89歳になる父がターミナルケアとなった。昨年末に心不全を起こし救急搬送され入院。カテーテル手術したのだが、コロナ禍で面会ができず、また院内クラスターでコロナに罹患したりして、長い病院生活がつづいた。その結果、歩行困難と認知症が劇的に進み、病院で要介護4と診断された。もう1人で暮らすのは難しいとのことで、慌てて老人ホームを探し、そこに転居した。

 

 

転居後2ヶ月くらいは、3度きちんとでてくる美味しいご飯やおやつ、入浴の介助などにとても感動して喜んでいたのだか、3ヶ月が経つ頃から、様子がおかしくなってきた。覚醒がはっきりせず、コロナ禍で1時間限定の面会に行っても、目を開けない。呼びかけにも応えなくなったのだ。ホームの職員さんに聞くと、夜も寝返りができなくなって、2時間置きの体位交換が必要とのこと。あまりの急な展開に驚いてしまった。

 

行ってもなにもできず帰ってくる面会・・・ ちょっと気持ちが落ちてしまいそうだったが、気を取り直して、「そうだ!アロマの精油でハンドマッサージしてこよう!」と思い立った。

 

 

50年ぶりぐらいに触れる父の大きな手・・・ 決して仲の良い親子ではなかった。
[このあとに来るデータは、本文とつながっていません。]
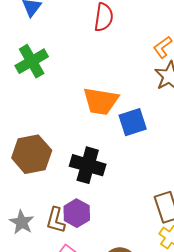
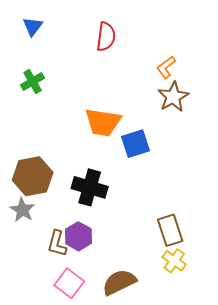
green cross: (32, 61) -> (33, 81), size x0.7
gray star: (22, 222) -> (22, 210), moved

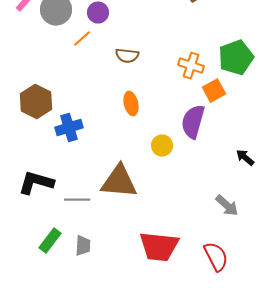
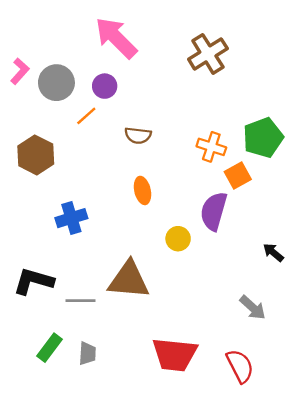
brown hexagon: (36, 102) -> (36, 155), moved

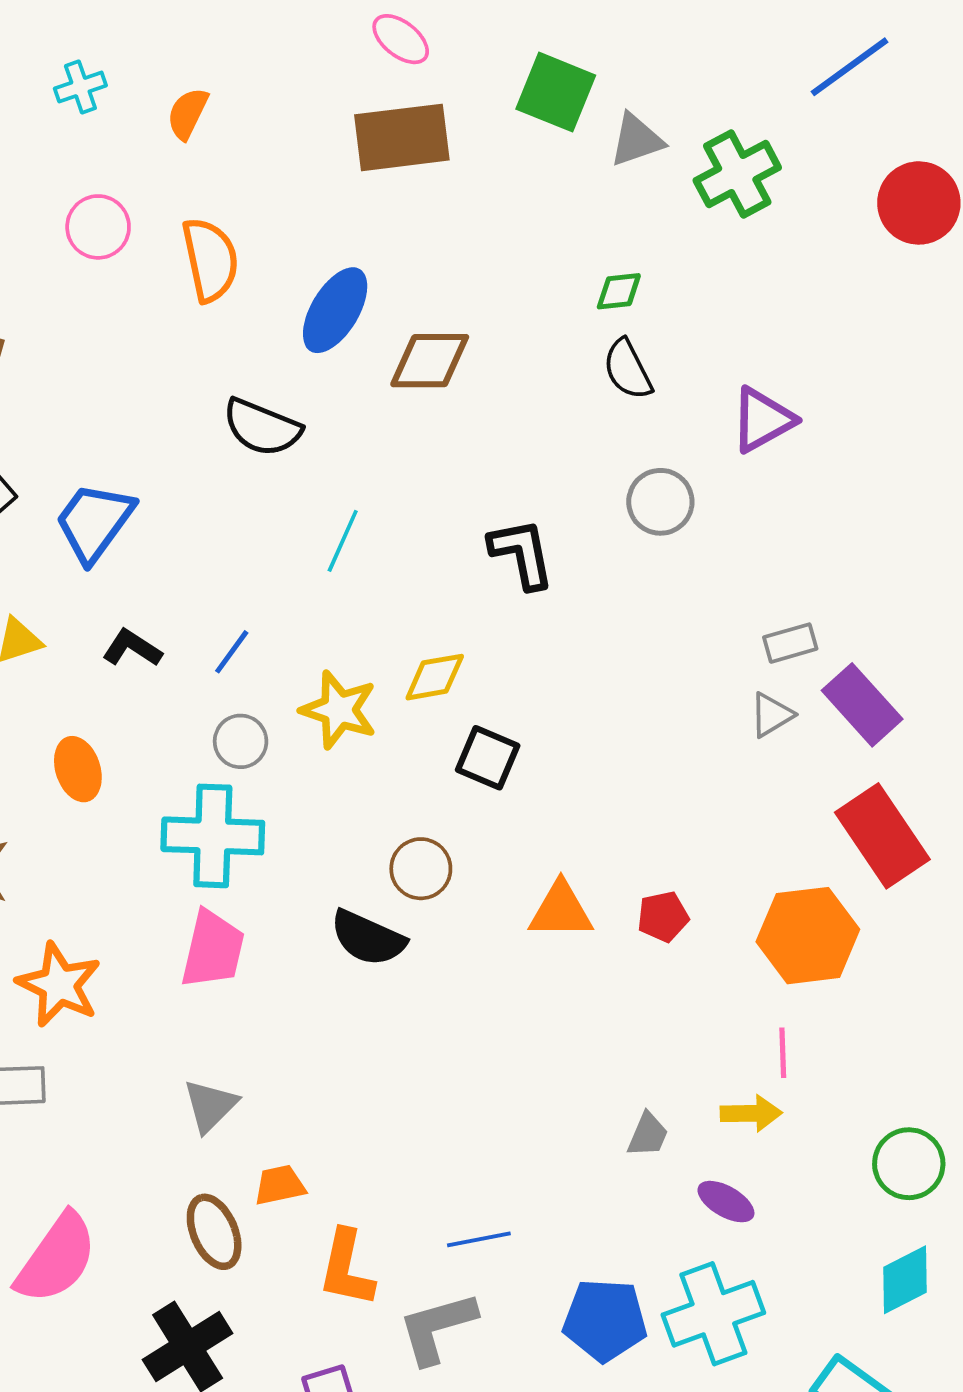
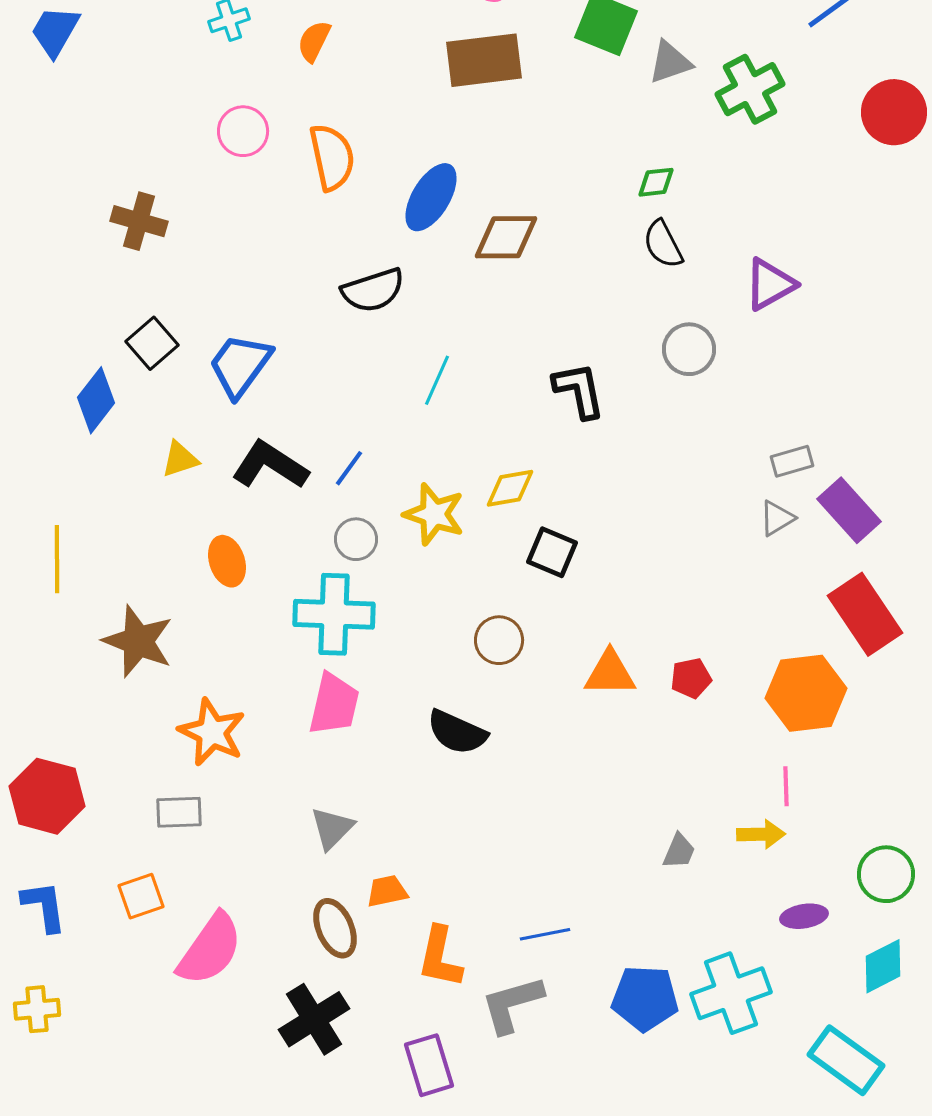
black semicircle: (262, 427) -> (373, 290), turned -40
black L-shape: (132, 648) -> (270, 465), size x1.6
black semicircle: (368, 938) -> (457, 732), moved
purple ellipse: (726, 1202) -> (804, 916), moved, turned -39

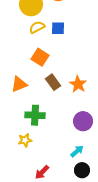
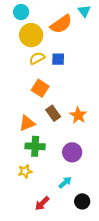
orange triangle: (19, 84) -> (27, 123), moved
purple circle: (83, 121) -> (72, 152), moved
cyan arrow: (77, 151) -> (65, 182), moved

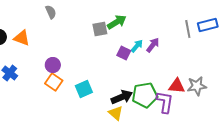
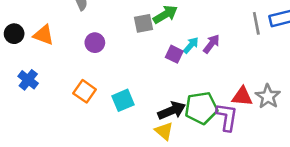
purple circle: (53, 65) -> (95, 43), moved
gray star: (197, 86) -> (268, 96), turned -30

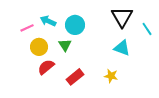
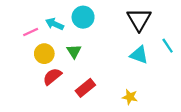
cyan circle: (75, 25) -> (83, 17), moved
cyan line: (147, 29) -> (168, 46), moved
yellow star: (111, 76) -> (130, 97), moved

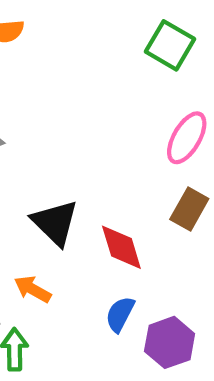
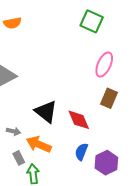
orange arrow: (33, 289) -> (39, 144), size x1.4

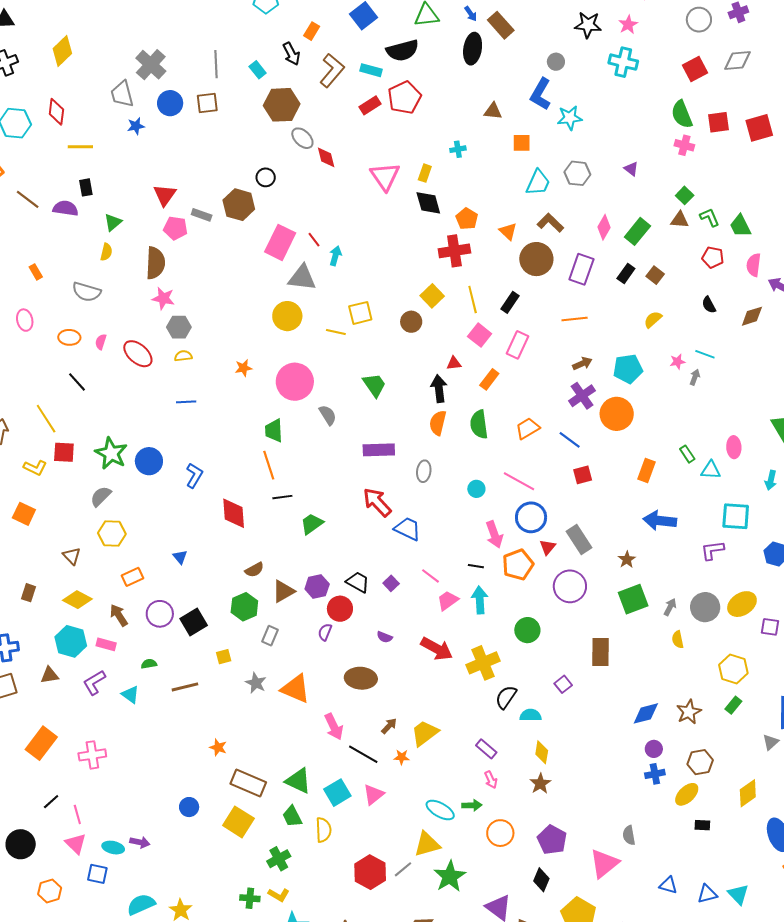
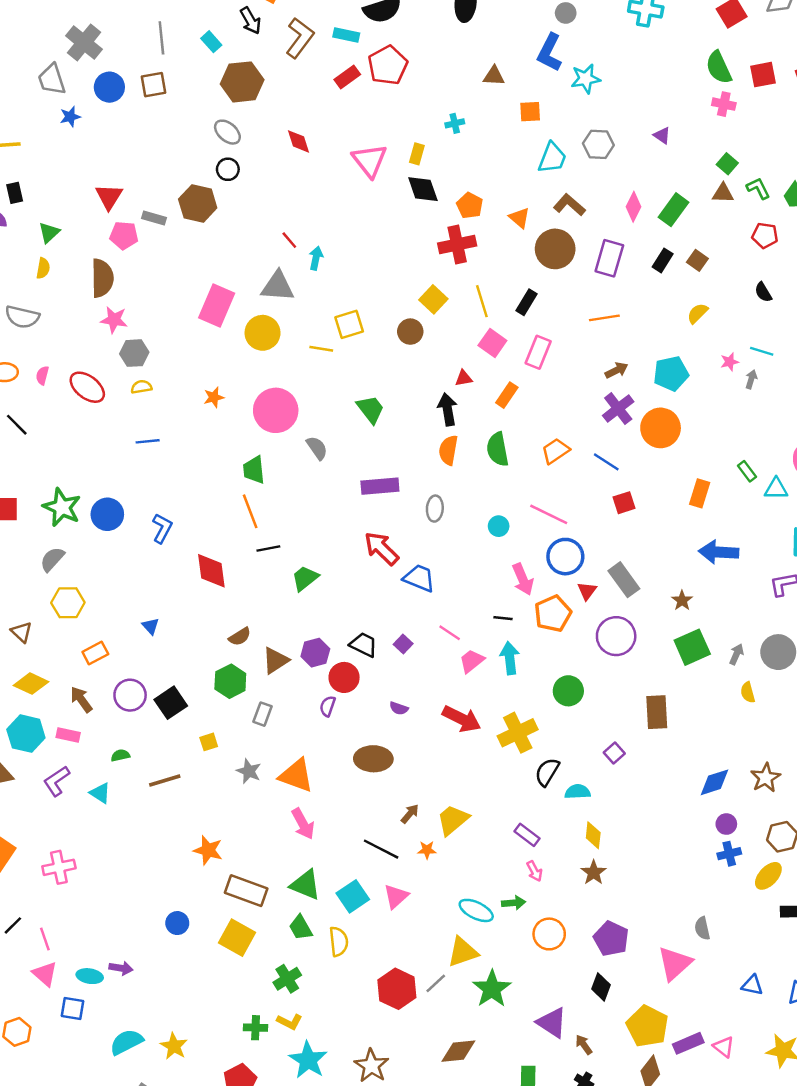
gray ellipse: (302, 138) -> (227, 132), moved
pink rectangle: (280, 242) -> (217, 306), moved
pink arrow: (334, 727) -> (303, 824), moved
orange star: (218, 747) -> (208, 850), size x1.4

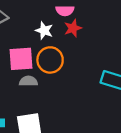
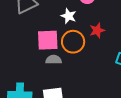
red star: (73, 28) -> (97, 30), moved

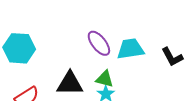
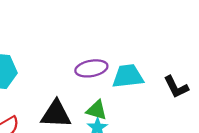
purple ellipse: (99, 43) -> (91, 68), turned -64

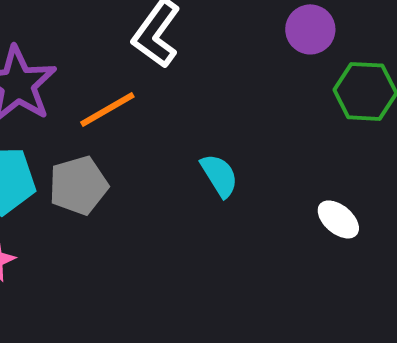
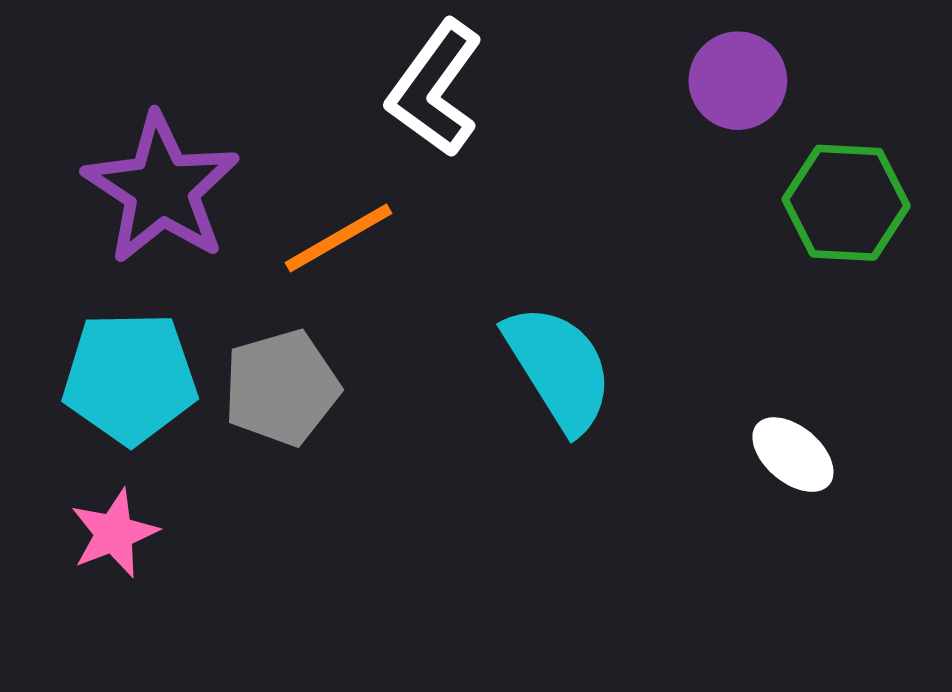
cyan semicircle: (219, 175) -> (559, 368), size x1.5

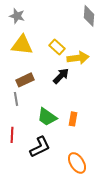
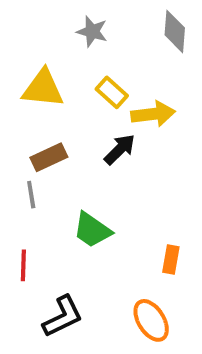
gray star: (17, 16) -> (92, 31), moved
orange rectangle: (73, 119) -> (171, 259), moved
black L-shape: (40, 147) -> (63, 317), moved

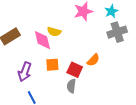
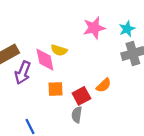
red square: (75, 70) -> (81, 96), turned 35
purple arrow: (25, 72) -> (23, 73), moved

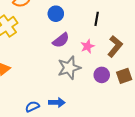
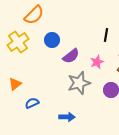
blue circle: (56, 14) -> (52, 40), moved
blue semicircle: (32, 107) -> (32, 103), moved

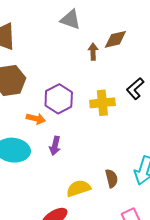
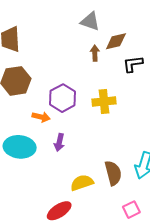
gray triangle: (70, 20) -> (90, 21), moved
black L-shape: (135, 89) -> (133, 64), moved, turned 35
brown semicircle: (112, 178) -> (113, 173), size x1.4

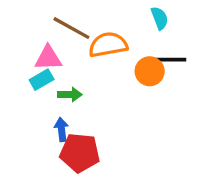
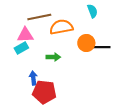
brown line: (71, 28) -> (39, 17), turned -40
black line: (170, 60) -> (100, 47), moved
green arrow: (70, 95) -> (53, 57), moved

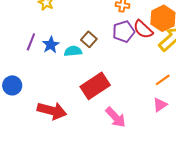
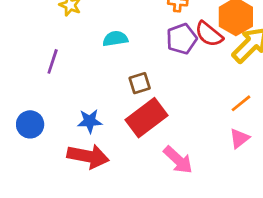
brown square: (89, 39) -> (140, 83), moved, turned 35
blue star: (51, 45) -> (90, 121), moved, turned 30
cyan semicircle: (73, 51) -> (115, 39), moved

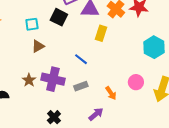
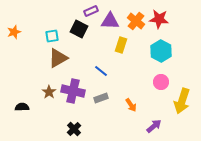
brown triangle: (38, 46) -> (58, 58), size x1.5
cyan hexagon: (154, 47) -> (161, 51), moved
pink circle: (136, 82) -> (161, 82), moved
purple arrow: (96, 114) -> (154, 126), moved

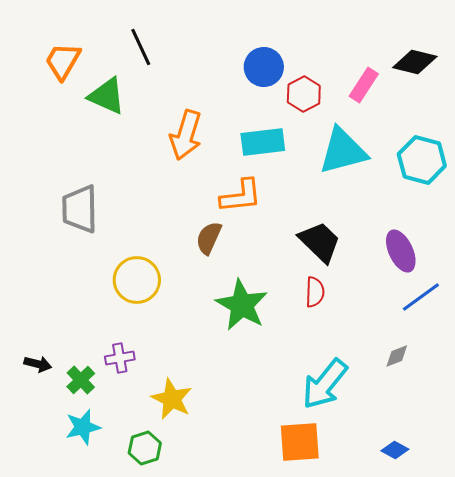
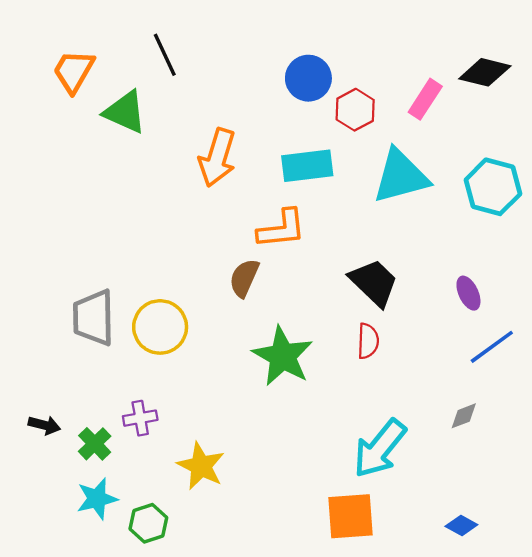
gray trapezoid: (80, 209) -> (93, 318), moved
purple ellipse: (401, 251) -> (468, 293), size x0.7
green hexagon: (145, 448) -> (148, 523), moved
いつも母には亭主関白でオレの言う事は絶対と何事にも頑固な父に、中学生の頃から反抗し、父と2人だけで同じ部屋にいるのは居心地が悪かった。なのにこんな形で手に触れる事になるとは・・・

 

しかし手をマッサージしているとなぜか胸がいっぱいになった。子供の頃、この大きな手につながれた記憶が蘇ってきたのだ。小1の時、なかなか泳げなかった私をプールに連れて行ってくれて、泳ぎの特訓をしてくれた。溺れそうになる私の手を何度も何度も引っ張りあげてくれた頼りになる大きな手・・・

 

自分がこんな感情を持っていたことが衝撃だった。

 

両手のマッサージが終わり、そろそろ時間だなぁと帰り支度をしていたら、父が急に目を開けた。私の事がわかったかどうかはわからないが、私にとっては貴重な1時間だった。

 

またアロマの精油を持ってできるだけ面会に行こうと思っている。父にも私にも癒しの時間となるように。